[Input for this task — start]

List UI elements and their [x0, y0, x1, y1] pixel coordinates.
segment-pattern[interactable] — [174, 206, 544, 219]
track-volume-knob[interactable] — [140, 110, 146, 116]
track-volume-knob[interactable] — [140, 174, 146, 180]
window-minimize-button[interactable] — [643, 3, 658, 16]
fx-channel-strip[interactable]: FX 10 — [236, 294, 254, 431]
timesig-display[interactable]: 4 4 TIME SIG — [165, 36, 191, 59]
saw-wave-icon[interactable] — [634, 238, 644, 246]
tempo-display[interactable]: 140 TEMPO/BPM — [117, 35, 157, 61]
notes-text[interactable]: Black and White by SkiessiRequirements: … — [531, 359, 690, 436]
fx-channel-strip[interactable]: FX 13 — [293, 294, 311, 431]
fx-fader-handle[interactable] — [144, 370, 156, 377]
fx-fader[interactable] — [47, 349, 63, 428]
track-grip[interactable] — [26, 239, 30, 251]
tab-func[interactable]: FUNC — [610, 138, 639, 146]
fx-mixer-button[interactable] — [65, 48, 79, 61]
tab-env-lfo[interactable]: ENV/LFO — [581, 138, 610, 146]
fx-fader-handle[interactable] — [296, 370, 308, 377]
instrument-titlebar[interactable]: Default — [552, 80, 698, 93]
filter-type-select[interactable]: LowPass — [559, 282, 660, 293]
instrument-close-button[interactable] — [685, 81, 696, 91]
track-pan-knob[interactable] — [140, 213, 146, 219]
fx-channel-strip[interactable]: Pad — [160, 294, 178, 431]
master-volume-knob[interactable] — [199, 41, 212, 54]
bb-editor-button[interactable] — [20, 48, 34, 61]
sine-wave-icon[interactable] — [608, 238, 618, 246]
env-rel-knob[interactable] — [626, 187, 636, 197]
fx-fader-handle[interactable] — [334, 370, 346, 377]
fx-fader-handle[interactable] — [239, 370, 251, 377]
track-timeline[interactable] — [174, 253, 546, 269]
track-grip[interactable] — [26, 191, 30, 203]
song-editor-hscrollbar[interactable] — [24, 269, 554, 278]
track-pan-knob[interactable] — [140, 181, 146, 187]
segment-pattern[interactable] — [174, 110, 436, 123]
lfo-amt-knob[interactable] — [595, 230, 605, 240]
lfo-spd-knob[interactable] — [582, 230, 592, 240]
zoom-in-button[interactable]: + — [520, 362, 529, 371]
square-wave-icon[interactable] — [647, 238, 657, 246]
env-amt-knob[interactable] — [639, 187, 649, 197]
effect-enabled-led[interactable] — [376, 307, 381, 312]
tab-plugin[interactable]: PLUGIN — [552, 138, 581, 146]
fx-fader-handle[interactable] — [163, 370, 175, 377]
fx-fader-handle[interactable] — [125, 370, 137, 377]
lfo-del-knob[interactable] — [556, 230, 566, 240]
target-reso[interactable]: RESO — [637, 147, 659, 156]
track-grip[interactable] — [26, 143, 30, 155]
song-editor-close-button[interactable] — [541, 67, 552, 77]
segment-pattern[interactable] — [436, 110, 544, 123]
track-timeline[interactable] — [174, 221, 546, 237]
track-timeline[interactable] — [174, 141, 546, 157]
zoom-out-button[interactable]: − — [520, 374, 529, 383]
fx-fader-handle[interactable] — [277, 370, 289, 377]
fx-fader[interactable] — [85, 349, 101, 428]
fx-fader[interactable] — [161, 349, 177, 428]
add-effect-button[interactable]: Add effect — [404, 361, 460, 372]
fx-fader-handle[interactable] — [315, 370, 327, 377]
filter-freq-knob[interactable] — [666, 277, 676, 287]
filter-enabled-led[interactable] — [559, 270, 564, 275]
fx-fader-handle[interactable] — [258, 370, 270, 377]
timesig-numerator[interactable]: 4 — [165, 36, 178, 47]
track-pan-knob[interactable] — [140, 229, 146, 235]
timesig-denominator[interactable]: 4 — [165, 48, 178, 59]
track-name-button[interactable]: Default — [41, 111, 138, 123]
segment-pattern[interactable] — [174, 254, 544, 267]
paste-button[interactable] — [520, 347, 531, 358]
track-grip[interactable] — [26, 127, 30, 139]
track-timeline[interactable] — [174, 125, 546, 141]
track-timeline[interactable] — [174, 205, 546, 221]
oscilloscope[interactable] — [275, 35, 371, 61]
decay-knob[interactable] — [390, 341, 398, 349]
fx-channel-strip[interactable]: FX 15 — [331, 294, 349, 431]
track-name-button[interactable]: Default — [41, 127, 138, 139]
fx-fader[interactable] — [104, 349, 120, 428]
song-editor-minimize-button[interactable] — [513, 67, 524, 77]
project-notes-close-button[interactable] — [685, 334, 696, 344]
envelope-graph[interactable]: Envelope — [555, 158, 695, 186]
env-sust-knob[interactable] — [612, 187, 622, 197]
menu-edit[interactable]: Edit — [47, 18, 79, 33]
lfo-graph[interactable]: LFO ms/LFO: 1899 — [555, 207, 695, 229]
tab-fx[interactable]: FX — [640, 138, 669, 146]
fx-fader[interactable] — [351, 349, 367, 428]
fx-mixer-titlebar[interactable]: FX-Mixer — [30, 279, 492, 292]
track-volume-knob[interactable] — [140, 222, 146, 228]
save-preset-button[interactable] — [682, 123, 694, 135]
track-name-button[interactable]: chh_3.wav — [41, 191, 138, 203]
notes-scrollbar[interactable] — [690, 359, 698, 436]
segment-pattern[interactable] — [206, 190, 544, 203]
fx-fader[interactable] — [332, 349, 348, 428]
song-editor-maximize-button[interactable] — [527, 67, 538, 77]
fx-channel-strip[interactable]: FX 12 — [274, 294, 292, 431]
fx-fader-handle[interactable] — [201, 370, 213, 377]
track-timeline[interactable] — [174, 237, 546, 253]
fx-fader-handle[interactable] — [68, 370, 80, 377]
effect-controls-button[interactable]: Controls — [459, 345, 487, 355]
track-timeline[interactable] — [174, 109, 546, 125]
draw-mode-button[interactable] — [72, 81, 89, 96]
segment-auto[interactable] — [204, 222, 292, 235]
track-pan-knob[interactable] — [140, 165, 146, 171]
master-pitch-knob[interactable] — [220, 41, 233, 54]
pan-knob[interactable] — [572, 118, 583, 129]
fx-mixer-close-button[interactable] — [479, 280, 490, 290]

[Input for this task — finish]

**Exercise**
What you need to do is retype all the entries exactly as written.

**Solution for this problem**
List UI elements and their [x0, y0, x1, y1] pixel coordinates.
segment-pattern[interactable] — [174, 206, 544, 219]
track-volume-knob[interactable] — [140, 110, 146, 116]
track-volume-knob[interactable] — [140, 174, 146, 180]
window-minimize-button[interactable] — [643, 3, 658, 16]
fx-channel-strip[interactable]: FX 10 — [236, 294, 254, 431]
timesig-display[interactable]: 4 4 TIME SIG — [165, 36, 191, 59]
saw-wave-icon[interactable] — [634, 238, 644, 246]
tempo-display[interactable]: 140 TEMPO/BPM — [117, 35, 157, 61]
notes-text[interactable]: Black and White by SkiessiRequirements: … — [531, 359, 690, 436]
fx-channel-strip[interactable]: FX 13 — [293, 294, 311, 431]
fx-fader-handle[interactable] — [144, 370, 156, 377]
fx-fader[interactable] — [47, 349, 63, 428]
track-grip[interactable] — [26, 239, 30, 251]
tab-func[interactable]: FUNC — [610, 138, 639, 146]
fx-mixer-button[interactable] — [65, 48, 79, 61]
tab-env-lfo[interactable]: ENV/LFO — [581, 138, 610, 146]
fx-fader-handle[interactable] — [296, 370, 308, 377]
instrument-titlebar[interactable]: Default — [552, 80, 698, 93]
filter-type-select[interactable]: LowPass — [559, 282, 660, 293]
instrument-close-button[interactable] — [685, 81, 696, 91]
track-pan-knob[interactable] — [140, 213, 146, 219]
fx-channel-strip[interactable]: Pad — [160, 294, 178, 431]
master-volume-knob[interactable] — [199, 41, 212, 54]
bb-editor-button[interactable] — [20, 48, 34, 61]
sine-wave-icon[interactable] — [608, 238, 618, 246]
env-rel-knob[interactable] — [626, 187, 636, 197]
fx-fader-handle[interactable] — [334, 370, 346, 377]
fx-fader-handle[interactable] — [239, 370, 251, 377]
track-timeline[interactable] — [174, 253, 546, 269]
track-grip[interactable] — [26, 191, 30, 203]
song-editor-hscrollbar[interactable] — [24, 269, 554, 278]
track-pan-knob[interactable] — [140, 181, 146, 187]
segment-pattern[interactable] — [174, 110, 436, 123]
lfo-amt-knob[interactable] — [595, 230, 605, 240]
lfo-spd-knob[interactable] — [582, 230, 592, 240]
zoom-in-button[interactable]: + — [520, 362, 529, 371]
square-wave-icon[interactable] — [647, 238, 657, 246]
env-amt-knob[interactable] — [639, 187, 649, 197]
effect-enabled-led[interactable] — [376, 307, 381, 312]
tab-plugin[interactable]: PLUGIN — [552, 138, 581, 146]
fx-fader-handle[interactable] — [163, 370, 175, 377]
fx-fader-handle[interactable] — [125, 370, 137, 377]
lfo-del-knob[interactable] — [556, 230, 566, 240]
target-reso[interactable]: RESO — [637, 147, 659, 156]
track-grip[interactable] — [26, 143, 30, 155]
song-editor-close-button[interactable] — [541, 67, 552, 77]
segment-pattern[interactable] — [436, 110, 544, 123]
track-timeline[interactable] — [174, 221, 546, 237]
track-timeline[interactable] — [174, 141, 546, 157]
zoom-out-button[interactable]: − — [520, 374, 529, 383]
fx-fader-handle[interactable] — [277, 370, 289, 377]
fx-fader[interactable] — [85, 349, 101, 428]
fx-fader[interactable] — [161, 349, 177, 428]
add-effect-button[interactable]: Add effect — [404, 361, 460, 372]
fx-fader-handle[interactable] — [315, 370, 327, 377]
filter-freq-knob[interactable] — [666, 277, 676, 287]
filter-enabled-led[interactable] — [559, 270, 564, 275]
fx-fader-handle[interactable] — [258, 370, 270, 377]
timesig-numerator[interactable]: 4 — [165, 36, 178, 47]
track-pan-knob[interactable] — [140, 229, 146, 235]
timesig-denominator[interactable]: 4 — [165, 48, 178, 59]
track-name-button[interactable]: Default — [41, 111, 138, 123]
segment-pattern[interactable] — [174, 254, 544, 267]
paste-button[interactable] — [520, 347, 531, 358]
track-grip[interactable] — [26, 127, 30, 139]
track-timeline[interactable] — [174, 125, 546, 141]
track-timeline[interactable] — [174, 205, 546, 221]
oscilloscope[interactable] — [275, 35, 371, 61]
decay-knob[interactable] — [390, 341, 398, 349]
fx-channel-strip[interactable]: FX 15 — [331, 294, 349, 431]
track-name-button[interactable]: Default — [41, 127, 138, 139]
fx-fader[interactable] — [104, 349, 120, 428]
song-editor-minimize-button[interactable] — [513, 67, 524, 77]
project-notes-close-button[interactable] — [685, 334, 696, 344]
envelope-graph[interactable]: Envelope — [555, 158, 695, 186]
env-sust-knob[interactable] — [612, 187, 622, 197]
menu-edit[interactable]: Edit — [47, 18, 79, 33]
lfo-graph[interactable]: LFO ms/LFO: 1899 — [555, 207, 695, 229]
tab-fx[interactable]: FX — [640, 138, 669, 146]
fx-fader[interactable] — [351, 349, 367, 428]
fx-mixer-titlebar[interactable]: FX-Mixer — [30, 279, 492, 292]
track-volume-knob[interactable] — [140, 222, 146, 228]
save-preset-button[interactable] — [682, 123, 694, 135]
track-name-button[interactable]: chh_3.wav — [41, 191, 138, 203]
notes-scrollbar[interactable] — [690, 359, 698, 436]
segment-pattern[interactable] — [206, 190, 544, 203]
fx-fader[interactable] — [332, 349, 348, 428]
song-editor-maximize-button[interactable] — [527, 67, 538, 77]
fx-channel-strip[interactable]: FX 12 — [274, 294, 292, 431]
fx-fader-handle[interactable] — [201, 370, 213, 377]
track-timeline[interactable] — [174, 237, 546, 253]
fx-fader-handle[interactable] — [68, 370, 80, 377]
effect-controls-button[interactable]: Controls — [459, 345, 487, 355]
track-timeline[interactable] — [174, 109, 546, 125]
draw-mode-button[interactable] — [72, 81, 89, 96]
segment-auto[interactable] — [204, 222, 292, 235]
track-pan-knob[interactable] — [140, 165, 146, 171]
master-pitch-knob[interactable] — [220, 41, 233, 54]
pan-knob[interactable] — [572, 118, 583, 129]
fx-mixer-close-button[interactable] — [479, 280, 490, 290]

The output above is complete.